Nearby, the peasant acknowledged, the contras had set up a base camp from which they carried out raids into nearby Nicaragua. He had seen gringos enter the area, but he did not know that they were officials of the National Security Council and the CIA as well as retired military officers, all of whom were working overtime to supply the contras, despite a U.S. law forbidding such activities. Just as the small peasants of the area had little concern outside of the effect on their lives of the politics of this affair, so, too, did the fast-moving U.S. officials pay scant attention to the results of their actions on the local population.
Lieutenant Colonel Oliver North, then an obscure NSC staff member, felt such an urgency to supply the counterrevolutionary troops with weapons that he did not think about the consequences of such pressures on the Honduran population. His job, indeed his mission, was to stop the Nicaraguan revolution at all costs. For North, the suppression of the Sandinista revolution was so high a priority that he circumvented U.S. laws and engaged leaders of other nations to do his anti-Sandinista bidding. North had organized not only the contras' resupply organization; he had organized groups of specially trained forces to enter Nicaragua surreptitiously in order to destroy buildings and installations and to kill people. From 1981 on, the U.S. government had been at war with Nicaragua, although Congress had not declared any such war.
In July 1986, at the United Nations, Nicaraguan president Daniel Ortega charged U.S. president Ronald Reagan with violating the basic rules of international behavior by forming a mercenary army called the contras (Spanish shorthand for contrarevolucionarios, or counterrevolutionaries) who under U.S. orders destroyed Nicaraguan property, mined Nicaragua's harbors, killed and kidnapped its people, and even instigated a rebellion among members of the indigenous Indian population. In a 1984 lawsuit brought by the Nicaraguan government, the World Court had found for the Sandinistas and ordered Reagan to desist. But he did not. He told the U.S. public that he had a higher cause, that of stopping communism, a word that he, Colonel North, and many others had come to confuse with popular revolution in Third World countries.

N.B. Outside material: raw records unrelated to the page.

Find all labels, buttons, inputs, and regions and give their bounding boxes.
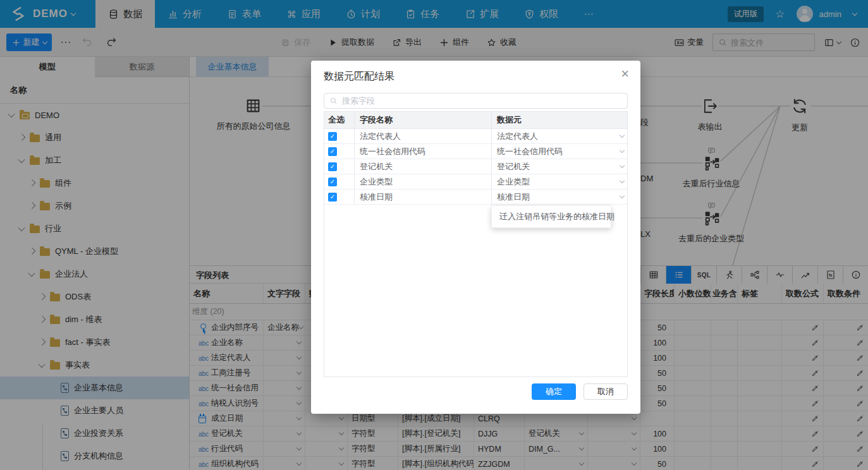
field-search-box (324, 93, 628, 109)
data-element-tooltip: 迁入注销吊销等业务的核准日期 (491, 205, 611, 228)
data-element-select[interactable]: 核准日期 (492, 190, 627, 204)
match-result-table: 全选 字段名称 数据元 ✓ 法定代表人 法定代表人 (324, 111, 628, 377)
row-select-cell[interactable]: ✓ (324, 190, 355, 204)
row-checkbox[interactable]: ✓ (328, 132, 337, 141)
field-name-cell: 核准日期 (355, 190, 492, 204)
app-screen: DEMO 数据 分析 表单 (0, 0, 868, 470)
row-select-cell[interactable]: ✓ (324, 174, 355, 189)
row-checkbox[interactable]: ✓ (328, 178, 337, 186)
match-row: ✓ 法定代表人 法定代表人 (324, 129, 627, 144)
match-row: ✓ 登记机关 登记机关 (324, 159, 627, 174)
row-select-cell[interactable]: ✓ (324, 144, 355, 159)
field-name-cell: 法定代表人 (355, 129, 492, 143)
match-table-header: 全选 字段名称 数据元 (324, 112, 627, 129)
dropdown-chevron-icon (620, 163, 625, 168)
match-row: ✓ 核准日期 核准日期 (324, 190, 627, 205)
close-icon[interactable]: × (621, 67, 629, 81)
field-name-header: 字段名称 (355, 112, 492, 128)
dropdown-chevron-icon (620, 148, 625, 153)
ok-button[interactable]: 确定 (532, 383, 576, 400)
row-checkbox[interactable]: ✓ (328, 193, 337, 202)
row-checkbox[interactable]: ✓ (328, 147, 337, 156)
field-search-input[interactable] (342, 96, 622, 105)
field-name-cell: 企业类型 (355, 174, 492, 189)
dropdown-chevron-icon (620, 133, 625, 138)
dialog-title: 数据元匹配结果 (324, 70, 394, 83)
dropdown-chevron-icon (620, 178, 625, 183)
data-element-select[interactable]: 企业类型 (492, 174, 627, 189)
match-row: ✓ 企业类型 企业类型 (324, 174, 627, 190)
match-row: ✓ 统一社会信用代码 统一社会信用代码 (324, 144, 627, 159)
row-select-cell[interactable]: ✓ (324, 129, 355, 143)
data-element-match-dialog: 数据元匹配结果 × 全选 字段名称 数据元 ✓ 法定代表人 (311, 61, 640, 414)
select-all-header[interactable]: 全选 (324, 112, 355, 128)
search-icon (329, 97, 338, 105)
row-checkbox[interactable]: ✓ (328, 162, 337, 171)
cancel-button[interactable]: 取消 (584, 383, 628, 400)
data-element-header: 数据元 (492, 112, 627, 128)
field-name-cell: 统一社会信用代码 (355, 144, 492, 159)
data-element-select[interactable]: 法定代表人 (492, 129, 627, 143)
field-name-cell: 登记机关 (355, 159, 492, 174)
dropdown-chevron-icon (620, 193, 625, 198)
data-element-select[interactable]: 统一社会信用代码 (492, 144, 627, 159)
dialog-footer: 确定 取消 (532, 383, 628, 400)
data-element-select[interactable]: 登记机关 (492, 159, 627, 174)
row-select-cell[interactable]: ✓ (324, 159, 355, 174)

In 1776, the British Crown acted on the basis of its higher cause, as imperial states did against colonies. Among the charges that Thomas Jefferson leveled against King George III were that he had "plundered our seas, ravaged our coasts, burnt our towns, and destroyed the lives of our people." The Declaration of Independence accused the king of "transporting large armies of foreign mercenaries to complete the works of death, desolation, and tyranny, already begun with circumstances of cruelty and perfidy scarcely paralleled in the most barbarous ages, and totally unworthy of the head of a civilized nation." The declaration also expressed indignation regarding the British policy of stirring resentment among the Indian nations against the settlers.